Delegates from the Iranian Fisheries Organization recently visited SalmoBreed in Bergen, on a trip organized by Nofima and the FAO to highlight the latest developments in breeding and genetics in aquaculture.

Iran produces both rainbow trout and a Caspian species of trout, Salmo trutta caspius. They want to genetically improve their fish populations and Nofima has commissioned a web course for Iranian breeders on behalf of FAO. 5m Publishing – the company behind The Fish Site – has been responsible for planning and building the course. The goal is to strengthen the expertise of Iranian breeders, and help them find a functional breeding system.

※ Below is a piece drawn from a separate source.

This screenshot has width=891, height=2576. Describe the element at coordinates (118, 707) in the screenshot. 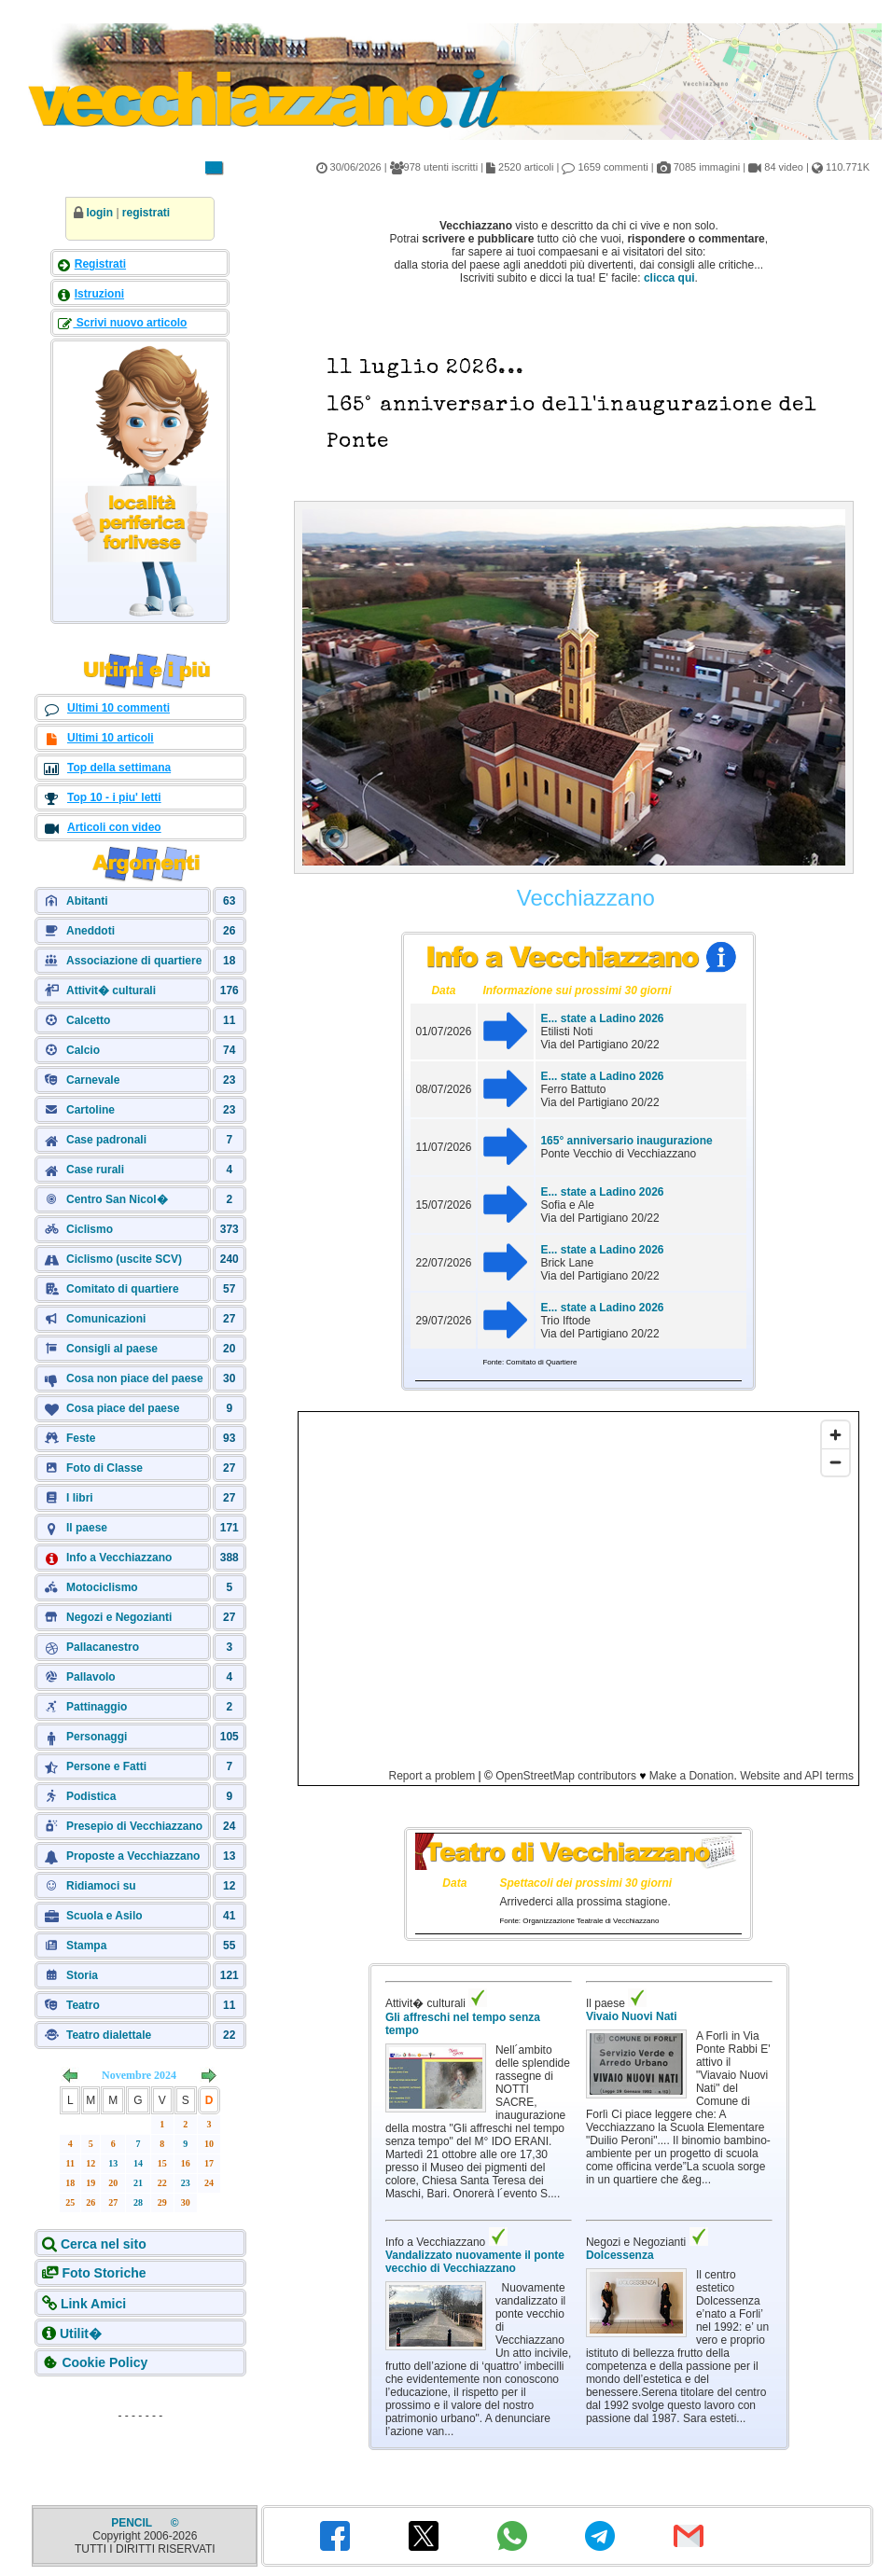

I see `Ultimi 10 commenti` at that location.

Fish health manager Ragnhild Hanche-Olsen demonstrates a fish autopsy
Fish health manager Ragnhild Hanche-Olsen demonstrates a fish autopsy

© SalmoBreed

“5m are delighted to partner with Nofima on delivery of this distance learning course which represents an important initiative. Building on the successful courses that we run for St Andrew’s University, 5m are developing partnerships with research establishments, universities and industry to deliver a new range of distance learning training to aquaculture industry personnel,” says Nigel Balmforth, 5m’s head of publishing.

The three guests also visited Lerøy Seafood, Blom Fiskeoppdrett and Marine Harvest during their visit to Bergen, before travelling to Sunndalsøra to visit Akvaforsk Genetics.

Heidi Hegg Skjønhaug from SalmoBreed demonstrates the marking of fish together with CEO Tom Olsen.
Heidi Hegg Skjønhaug from SalmoBreed demonstrates the marking of fish together with CEO Tom Olsen.

© SalmoBreed

Senior researcher Hooman Moghadam from Nofima was both host and interpreter for the travelers, and he was supported by SalmoBreed's head of genetics, Borghild Hillestad, for two days.

“The guests were very happy with the visit, they said they had received a lot of interesting information. They praised the efficiency of production at the facilities they visited, and thought that the technology has the potential to be used directly in their own production,” says Moghadam. “Their hope is that some of what they have learned will help make aquaculture production in Iran more efficient.”

In addition to discussions and explanations of how SalmoBreed operates its breeding work, a practical session was organized in Lønningdal. Mostafa Rezvani and Maryam Nafari of the Iranian Fisheries Organization, and Saltanat Lashgari from the Iranian Fisheries Research Organization, were trained to label PIT-tagged fish by Heidi Hegg Skjønhaug. In addition, they received guidance from the fish health manager at SalmoBreed, Ragnhild Hanche-Olsen, to examine the digestive systems of salmon and look for any abnormalities.